Treatment consists of fluid replacement, the giving of neutralising antibodies, and antibiotic therapy.
Infected animals often suffer from severe fluid loss and electrolyte imbalance. Treatment therefore consists of fluid and electrolyte replacement in combination with antibiotics and the administration of a hyperimmune serum containing neutralising antibodies to panleukopenia virus. Depending on the severity of the case, fluid substitution should be provided by intravenous or subcutaneous infusion.
The hyperimmune serum containing neutralising antibodies to panleukopenia virus produces a passive and therefore temporary immunity to the virus.
The hyperimmune serum is obtained from donor animals that have been immunised multiple times. Multiple immunisation causes the donor animals to produce higher levels of antibodies. After collection by blood sampling and further processing, they become purified, highly effective antibodies available for use in prevention and treatment.

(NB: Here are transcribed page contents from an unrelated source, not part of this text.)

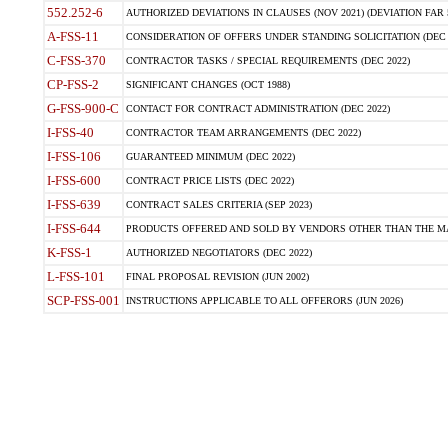
552.252-6
AUTHORIZED DEVIATIONS IN CLAUSES (NOV 2021) (DEVIATION FAR 5
A-FSS-11
CONSIDERATION OF OFFERS UNDER STANDING SOLICITATION (DEC 
C-FSS-370
CONTRACTOR TASKS / SPECIAL REQUIREMENTS (DEC 2022)
CP-FSS-2
SIGNIFICANT CHANGES (OCT 1988)
G-FSS-900-C
CONTACT FOR CONTRACT ADMINISTRATION (DEC 2022)
I-FSS-40
CONTRACTOR TEAM ARRANGEMENTS (DEC 2022)
I-FSS-106
GUARANTEED MINIMUM (DEC 2022)
I-FSS-600
CONTRACT PRICE LISTS (DEC 2022)
I-FSS-639
CONTRACT SALES CRITERIA (SEP 2023)
I-FSS-644
PRODUCTS OFFERED AND SOLD BY VENDORS OTHER THAN THE MA
K-FSS-1
AUTHORIZED NEGOTIATORS (DEC 2022)
L-FSS-101
FINAL PROPOSAL REVISION (JUN 2002)
SCP-FSS-001
INSTRUCTIONS APPLICABLE TO ALL OFFERORS (JUN 2026)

In contrast to non-specific stimulation of the immune system using paramunity inducers, these antibodies are immediately effective.
The use of a hyperimmune serum buys valuable time in the fight against infectious disease!
If antibodies are administered promptly and can take effect before the virus spreads, even small quantities are highly effective. The use of antibody serum is therefore indicated even on suspicion of panleukopenia or during the incubation period.
After using antibody serum as an acute treatment measure, appropriate active immunisation should be carried out to maintain the resulting protection.
The preventive use of hyperimmune serum during the immunological gap greatly reduces mortality.
The main way of protecting against infection with FPV is by administering live vaccines. The German Standing Committee on Veterinary Vaccination (StIKoVet.) recommends panleukopenia vaccination for all cats. Kittens should be vaccinated at 8, 12 and 16 weeks of age and again at 15 months. Vaccination boosters should then be given at regular intervals (1-3 years) in accordance with the manufacturer's instructions. Breeding females should be fully immunised (e.g. by giving repeat vaccinations before mating), to enable them to produce high levels of maternal antibodies.
However, there is a close connection between the presence of maternal antibodies and the success of vaccination in kittens. Even low levels of maternal antibodies may interfere with the development of reliable vaccine protection. Breeders vaccinating regularly may therefore find that panleukopenia virus infection still occurs. If mother cats are fully immunised, the kittens receive large volumes of maternal antibodies which persist until the first vaccination at 8 weeks of age and beyond.
During this immunological gap, or generally in animals assumed to have increased susceptibility to infection, the preventive use of an antibody serum to provide temporary protection for kittens or weakened animals is advisable.
The immediate passive protection conferred by giving hyperimmune serum allows the immune system to mature and later longer-lasting protection as a result of active immunisation.
Other prophylactic indications might be a temporary stay in an unfamiliar environment with an unknown pathogen reservoir, or immunosuppressive influences (e.g. cat shows or holiday care in unfamiliar surroundings). This applies especially to geriatric and ailing animals.
To protect other animals against infection, animals that have recovered should be kept separate from other susceptible animals for 2 to 4 weeks after recovery. All objects that might carry infection should be cleaned with an effective disinfectant. Faeces should always be removed. It is also important to practise good hygiene, to prevent people from spreading the virus.